Их нет там. Комнаты пусты. Некоторые – уже много, много лет. Но их воображаемые призраки всё ещё там, всё ещё с ним, всё ещё… Теперь он слышит их смех из комнаты управления, возгласы удивления…плачь.
В комнате Сары Джейн до сих пор лежит на тумбочке её любимый шарф. В комнате Розы с зеркала улыбается её фото-голограмма, сделанная на одной из планет системы Вулкан-11 случайным фотографом-гуманоидом. Он иногда подходит к изображению и проводит по нему пальцами, желая дотронуться, снова почувствовать… Но пальцы проваливаются сквозь призрачные мерцающие линии её широкой улыбки на холодную пыльную поверхность зеркала. И тогда он резко отдёргивает руку, разворачивается и выходит из комнаты не оглядываясь, захлопнув за собой дверь. Он идёт в другую комнату, нарушая правильную последовательность. Почти бежит к ней. Ему так больно. И он знает, что, как только он отворит ту дверь, к которой так стремительно несётся по бесконечному коридору, ему станет ещё больнее.

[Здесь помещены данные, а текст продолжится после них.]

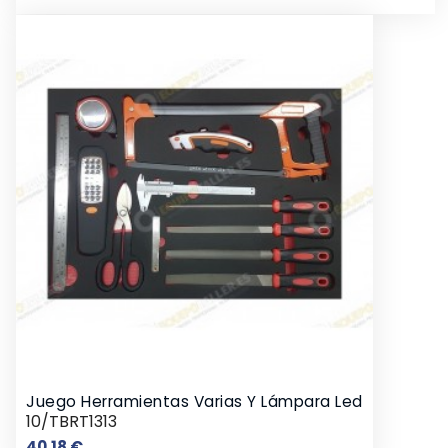
Juego Herramientas Varias Y Lámpara Led
10/TBRT1313
Precio
40,18 €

Эта комната самая последняя на сегодня. Эта сердечная рана не кровоточит – она всё ещё истекает кровью. Но ему необходимо…
Он толкает дверь. Она стоит там же, где и всегда. Разумеется, он ничего не трогал тут. Даже когда ТАРДИС удалила все спальни, он методично восстановил каждую, со всеми мелочами.
- Эм, Доктор, на этот раз можно без двухъярусных кроватей?
- Нет, двухъярусные кровати это круто! Кровать, с лесенкой! Вы же не можете отказаться от этого!
В этой комнате осталось так много вещей… В два раза больше, чем обычно они оставляют после себя. Эта комната…
- Ох, Амелия…
Он чувствует в горле ком, размером с солнечную систему. Он подходит к деревянной лесенке между ярусами, обхватывает её руками, утыкается лбом в тонкие брусья ступеней и…плачет. Он чувствует, что плачет.
- Привет, старый друг. Вот и мы здесь. Ты и я - на последней странице…
Прежде, чем выйти отсюда, пройти по длинному коридору, свернуть направо, спуститься по лестнице и вернуться в комнату управления, он останавливается на пороге. С согнутыми плечами, с поникшей головой. Водит большим пальцем по ручке двери, медленно перекатываясь с пяток на носки. Он думает о том причудливом звуке неправильного приземления ТАРДИС.
Не важно, насколько сильно он выжимает тормоза – они никогда не остаются.